▸ Exercise requirements
Give an exact copy of the lines of the records below, starting at the line containing "Leave a Comment" and running to the end.

[Records from a dataset]
+-------+
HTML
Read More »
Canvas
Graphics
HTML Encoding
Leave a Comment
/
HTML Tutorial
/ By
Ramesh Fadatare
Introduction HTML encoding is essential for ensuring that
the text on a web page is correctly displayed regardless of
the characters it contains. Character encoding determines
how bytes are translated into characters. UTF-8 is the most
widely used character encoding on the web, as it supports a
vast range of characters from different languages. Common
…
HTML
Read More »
+-------+
▸ The completed task
Leave a Comment
/
HTML Tutorial
/ By
Ramesh Fadatare
Introduction HTML encoding is essential for ensuring that
the text on a web page is correctly displayed regardless of
the characters it contains. Character encoding determines
how bytes are translated into characters. UTF-8 is the most
widely used character encoding on the web, as it supports a
vast range of characters from different languages. Common
…
HTML
Read More »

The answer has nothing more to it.